Energy crisis in world but majorly in UK, Europe and China:
Lower investment in traditional forms of energy & a higher demand outlook led to skyrocketing prices in Crude oil, natural gas, coal this year. In China, many industries and provinces faced total electricity supply cuts. Due to higher oil prices, India faced its All-Time-High trade deficit, surpassing $22.50 billion.
U turn in FII/FPI flows:
Time doesn’t take much time to turn, and we saw FII’s selling the Indian stocks after Fed announced a tapering from November by $15 to curb inflationary pressure. Unfortunately, the world saw another COVID variant in November and EM experienced a strong outflow.
We are standing just on the cliff of 2021 and a few days away from the beginning of a new year. It would be interesting to watch what lies ahead in 2022? Will it be a smoother one or have a rough road for the market full of volatility and uncertainty?
Let’s check big topics for the New Year-2022
Biggest theme of the year could be Fed’s rate hike:
In December monetary policy, Federal Reserve said that they will quicken the pace at which it’s pulling back its support for the economy as inflation surges to multi-decade highs, and it expects to raise interest rates three times next year. The job market and growth have been supportive to the US economy and hence there is not much risk of stagflation like in the UK and Europe. The probability of a rate hike in March is more than 50 percent.
BoE’s error led hike and ECB’s big dilemma:
Both BoE and ECB are on a different page of the monetary policy stance, but their currencies are performing in the same line. Both UK and EU grappled with multiple crises like a political crisis, energy crisis, stagflation, and definitely combined one- Brexit. This will surely pressurize on EURUSD and GBPUSD and make them trade lower up to 1.07 and 1.28 respectively.
PBoC’s diverging stance with US and other EM peers
After the Chinese authority’s heavy stance on many sectors in 2021, the market will be curious to check their stance in 2022. Before going in 2022, recently PBoC announced a RRR cut and increased the FX reserve requirement from 7% to 9%. Further, they have pledged greater support for the real economy and said that they will make monetary policy more forward-looking and targeted. This is totally against the ongoing EM central banker’s stance.
Uncertainty over domestic development
The New Year-2022 will be full of uncertainty for India. On one side, we have the biggest IPO sale of LIC, a total of 2 lac crore worth of companies are listing on bourses, bond inclusion in global indices. Otherside, concerns are rising regarding widening trade deficit, Union budget, and elections in 6 states.

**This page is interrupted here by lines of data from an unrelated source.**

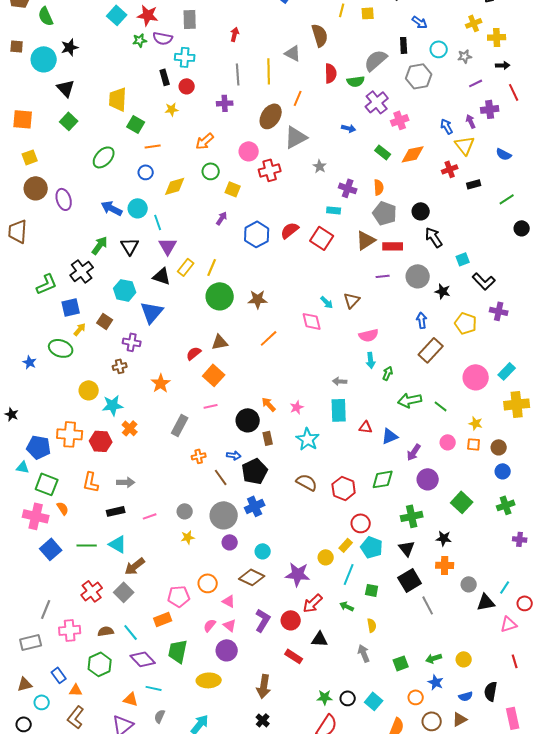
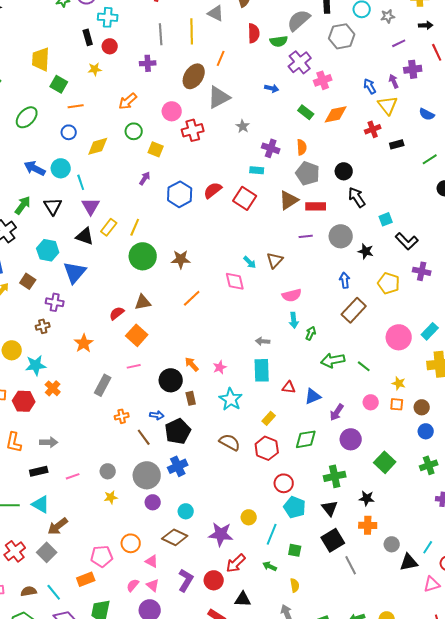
yellow rectangle: (346, 545) -> (269, 418), moved

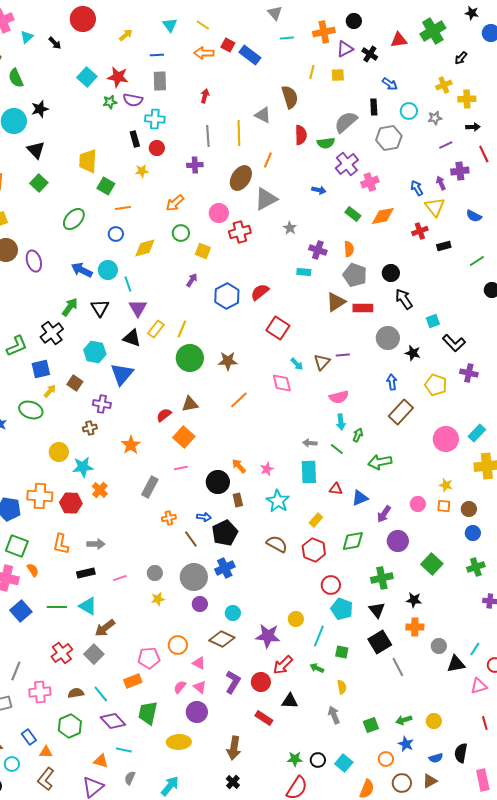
red square: (245, 198) -> (278, 328), moved
purple line: (306, 236) -> (343, 355), moved
green line: (364, 366) -> (337, 449), moved

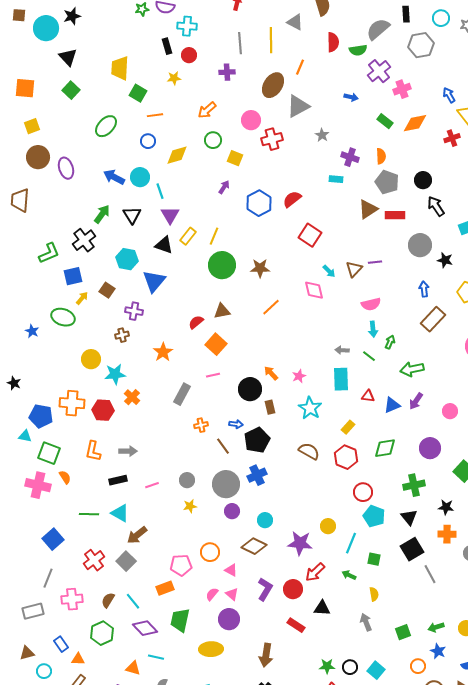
purple arrow: (384, 514) -> (416, 401), moved
blue square: (21, 611) -> (53, 539), moved
brown semicircle: (76, 693) -> (108, 600), turned -49

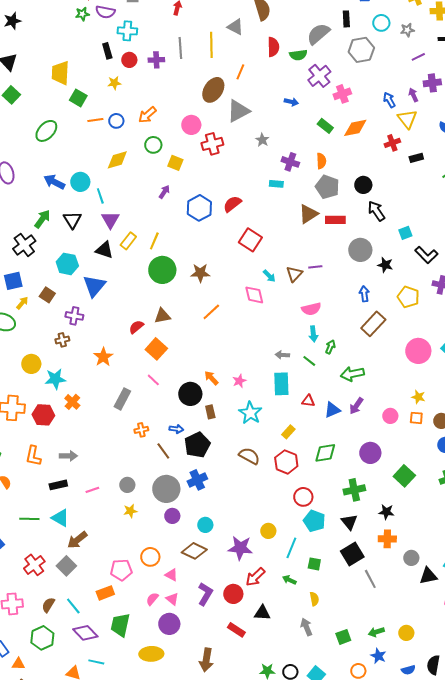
purple cross: (227, 72) -> (156, 60), moved
blue circle: (148, 141) -> (116, 121), moved
pink line: (213, 375) -> (153, 380), turned 56

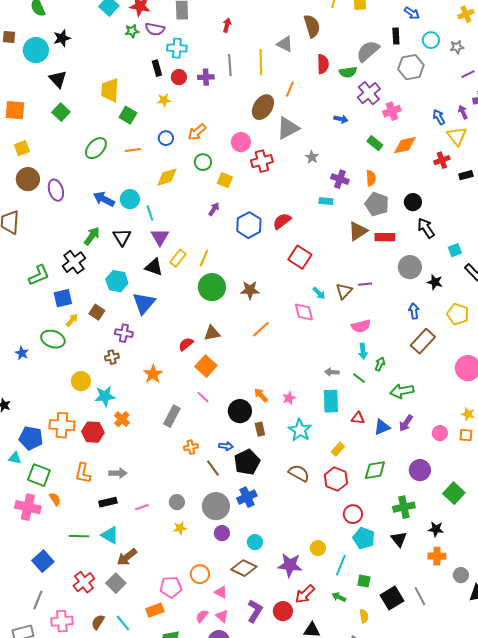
orange line: (95, 120) -> (133, 150), moved
black square: (352, 554) -> (392, 598), moved

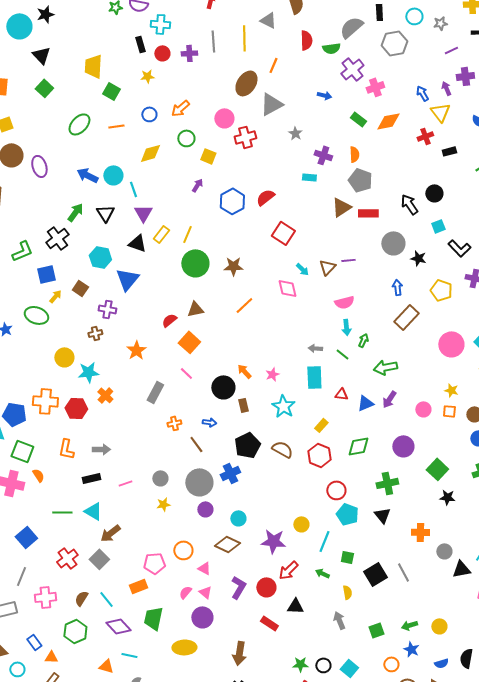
black circle: (413, 202) -> (434, 193), moved
black pentagon: (247, 462) -> (247, 445), moved
black star: (436, 529) -> (447, 497), moved

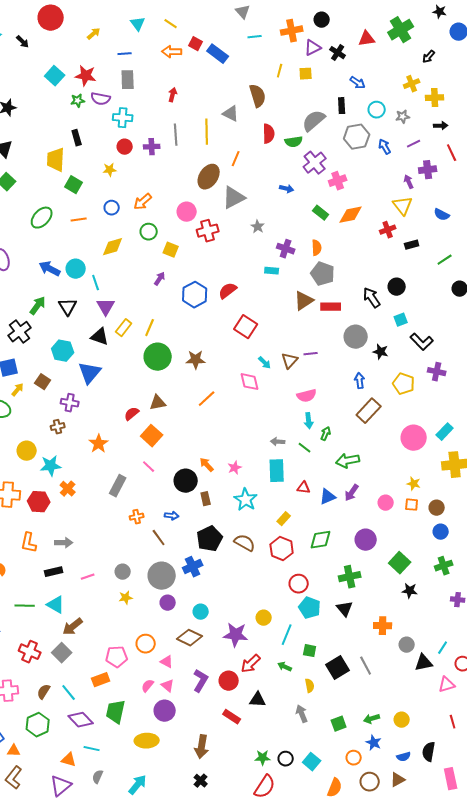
black rectangle: (140, 44) -> (77, 138), moved
blue arrow: (422, 93) -> (385, 147), moved
red cross: (67, 558) -> (30, 652), turned -30

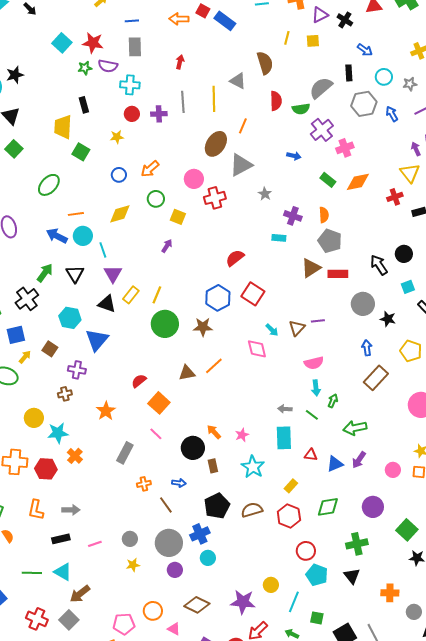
orange line: (79, 220) -> (76, 214), moved
blue hexagon: (195, 295) -> (218, 298), moved
brown triangle: (158, 403) -> (187, 373), moved
brown semicircle: (245, 543) -> (252, 510), turned -45
cyan circle: (201, 612) -> (208, 558), moved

Globally, the US is likely to lead the year with higher growth and Fed would be the key central bank, which is expected to uplift rates from sub-zero levels. The DXY is expected to cross the 100 mark and it could further jump toward 102 levels.
The Europe and UK are likely to remain vulnerable and hence both EURUSD and GBPUSD are likely to remain under pressure with a potential downside up to 1.07 and 1.28, respectively. In the case of the Indian Rupee, appreciation is likely to remain limited up to the 73.50 mark as RBI absorbs inflows and tries to keep on a flatter note. And to support growth, RBI could allow it to depreciate steadily in case of a dwindling scenario.
The shift of capital flows from EM to the US could degrade India in a favorite investment country list and hence we could see Rupee moving towards an All-time-low of 77 over the medium term and 78.50 by end of 2022.
—Amit Pabari is the managing director of CR Forex Advisors. Views expressed are personal.